> _PROBLEM_
Read the lines below, and copy any that contain the string "экспертизы".

Saved entries:
__________

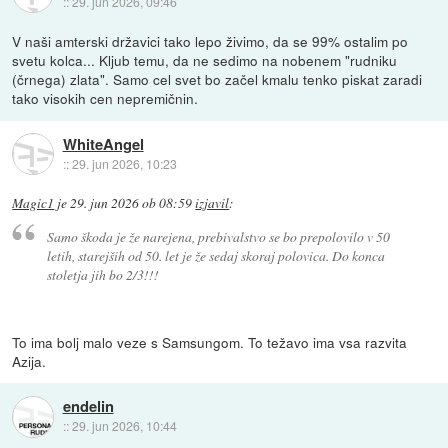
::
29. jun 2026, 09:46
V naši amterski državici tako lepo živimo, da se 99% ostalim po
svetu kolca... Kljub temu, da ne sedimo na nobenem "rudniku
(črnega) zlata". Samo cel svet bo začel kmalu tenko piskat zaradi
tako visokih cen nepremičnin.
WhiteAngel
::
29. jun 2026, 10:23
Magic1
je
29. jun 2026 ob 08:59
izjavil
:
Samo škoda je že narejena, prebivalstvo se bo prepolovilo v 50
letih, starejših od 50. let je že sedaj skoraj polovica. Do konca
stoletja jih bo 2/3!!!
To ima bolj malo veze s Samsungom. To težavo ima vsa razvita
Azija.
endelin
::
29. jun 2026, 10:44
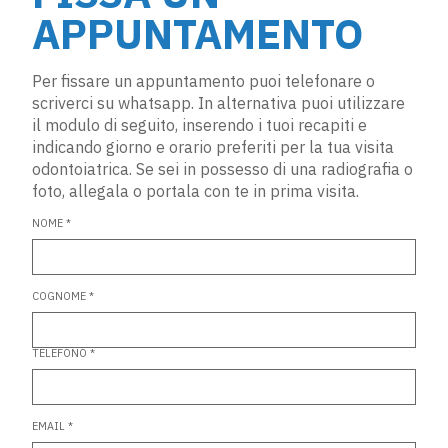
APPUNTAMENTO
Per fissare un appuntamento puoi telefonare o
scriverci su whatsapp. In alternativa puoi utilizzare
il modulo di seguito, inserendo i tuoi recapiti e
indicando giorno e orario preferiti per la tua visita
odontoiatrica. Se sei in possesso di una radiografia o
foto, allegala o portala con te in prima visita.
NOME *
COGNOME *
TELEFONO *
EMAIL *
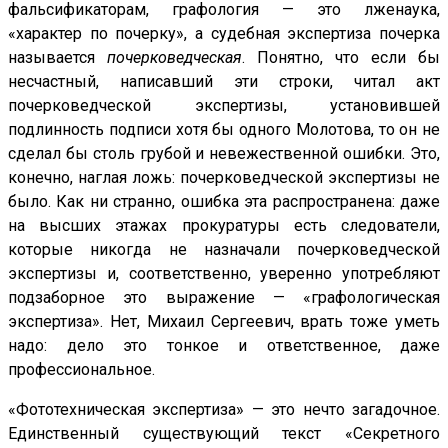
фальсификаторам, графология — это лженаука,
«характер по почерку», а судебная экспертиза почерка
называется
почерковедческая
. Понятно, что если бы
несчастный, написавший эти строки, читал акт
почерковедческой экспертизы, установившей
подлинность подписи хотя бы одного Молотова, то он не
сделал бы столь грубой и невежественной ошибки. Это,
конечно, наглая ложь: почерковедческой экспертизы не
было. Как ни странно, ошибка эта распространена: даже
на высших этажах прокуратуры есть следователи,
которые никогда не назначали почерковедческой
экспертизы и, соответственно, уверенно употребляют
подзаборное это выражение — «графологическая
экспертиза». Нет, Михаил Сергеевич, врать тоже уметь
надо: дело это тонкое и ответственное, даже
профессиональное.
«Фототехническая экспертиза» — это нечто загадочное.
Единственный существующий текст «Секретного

__________

> _EXERCISE RESULT_
почерковедческой экспертизы, установившей
конечно, наглая ложь: почерковедческой экспертизы не
экспертизы и, соответственно, уверенно употребляют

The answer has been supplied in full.